Supplied material Start Marker

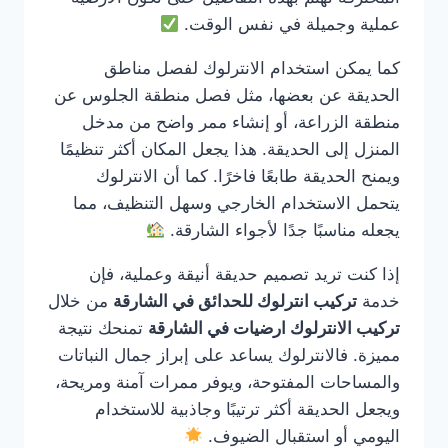
عملية وجميلة في نفس الوقت.
كما يمكن استخدام الانترلوك لفصل مناطق
الحديقة عن بعضها، مثل فصل منطقة الجلوس عن
منطقة الزراعة، أو إنشاء ممر واضح من مدخل
المنزل إلى الحديقة. هذا يجعل المكان أكثر تنظيمًا
ويمنح الحديقة طابعًا فاخرًا. كما أن الانترلوك
يتحمل الاستخدام الخارجي وسهل التنظيف، مما
يجعله مناسبًا جدًا لأجواء الشارقة.
إذا كنت تريد تصميم حديقة أنيقة وعملية، فإن
خدمة
تركيب انترلوك للحدائق في الشارقة
من خلال
تركيب الانترلوك ارضيات في الشارقة
تمنحك نتيجة
مميزة. فالانترلوك يساعد على إبراز جمال النباتات
والمساحات المفتوحة، ويوفر ممرات آمنة ومريحة،
ويجعل الحديقة أكثر ترتيبًا وجاذبية للاستخدام
اليومي أو استقبال الضيوف.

Supplied material End Marker

=== What is required ===
Copy exactly the line that contains "تركيب انترلوك للحدائق في الشارقة" and every line after it, up to and including the last line of the records.

=== Exercise output ===
تركيب انترلوك للحدائق في الشارقة
من خلال
تركيب الانترلوك ارضيات في الشارقة
تمنحك نتيجة
مميزة. فالانترلوك يساعد على إبراز جمال النباتات
والمساحات المفتوحة، ويوفر ممرات آمنة ومريحة،
ويجعل الحديقة أكثر ترتيبًا وجاذبية للاستخدام
اليومي أو استقبال الضيوف.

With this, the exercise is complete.